Please enjoy this treasure from our parish history. May God, who has begun the good work in us, bring it to fulfillment.

Gaudete Sunday, Third Sunday of Advent,

December 13, 2009


THE CHURCH BEAUTIFUL

Its Conception and Its Creation

Early in the year of our Lord 1921 the pastor of St. Gregory Parish, Father Klasen, approached the Archbishop of Chicago with a view of obtaining permission to build a new church and received the reply:

“You may build, but build something distinctive, not just another ‘catalogue’ church.”

These words formed the inspiration for the NEW St. Gregory Church. In the search for an architect to fulfill such an exacting commission, the pastor’s attention was called to a John Comes of Pittsburgh. Mr. Comes had just published an art booklet on some of his own church creations as well as on other outstanding examples of the unusual in church architecture, and had been lecturing on this subject in many of the larger seminaries.

Through an intensive study of this book and other similar ones, Father Klasen became deeply interested in the new lines church architecture had taken. Therefore, with the approval of the Ordinary, he sent for John Comes, who came on Good Friday, 1921, for a conference. His ideas were so closely in harmony with those of the pastor that he was commissioned at once to prepare sketches for a new St. Gregory Church in the English Norman Gothic Style.

Within about four months these sketches were completed by William R. Perry of John Comes’ office. Early in 1922 John Comes died and so further sketches, as well as the subsequent plans and details, were executed by William R. Perry, representing the newly incorporated firm of Comes, Perry and McMullen of Pittsburgh.

Building operations were begun in the spring of 1924 and were completed in two years. The new St. Gregory Church had its first service on the same day that the XXVII International Eucharistic Congress assembled in Chicago, June 20, 1926.

The new church was dedicated by His Eminence, the late George Cardinal Mundelein, in November of 1926. In his congratulatory remarks to the congregation His Eminence referred to the edifice as “A medieval gem in a modern setting.”

The interior decorations were not completed at the time, but were installed during the intervening years as funds were procured. Gradually the side altars, the six shrines, the confessionals, the art windows, and all other furnishings were put in place. Lastly in June, 1942, the entire church was cleaned and decorated.

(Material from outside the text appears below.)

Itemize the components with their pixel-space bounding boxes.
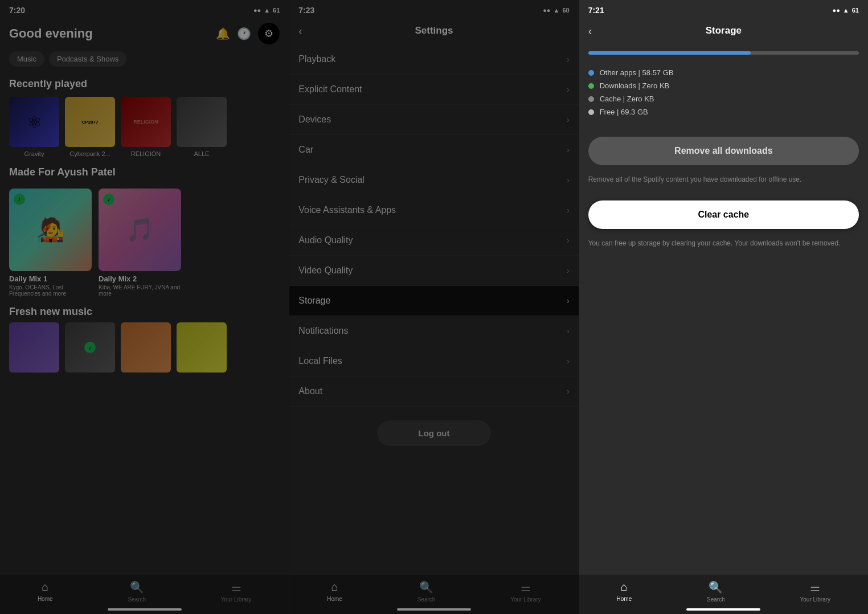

Today St. Gregory, The Church Beautiful, is complete in every detail and has become one of the outstanding ecclesiastical edifices of Chicago.

THE CHURCH BEAUTIFUL

As the visitor approaches The Church Beautiful located so fittingly on the corner of Gregory and Paulina Street, a quiet, residential neighborhood of modest homes, he is at once attracted by the decorative lines of the crucifixion groups carved in stone and forming, as it were, the key-stone of the entrance arch. This arch bears the symbol of the Passion; also the veil of Veronica and the veiled face of God sculptured on the opposite lower ends of the entrance arch. To the right of the entrance rises the massive church tower, growing in height like a fort, with its upper half capped with decorative stone work as though one of the snow capped mountains of the Alps. To the left is the ambulatory leading from the church gallery to the nun’s convent (now the Parish Center.) Beneath this ambulatory is a cloistered archway giving access to the inner court of the school yard when school is in session or lending privacy to the parochial unit by the closed wrought iron gate anchored to its walls.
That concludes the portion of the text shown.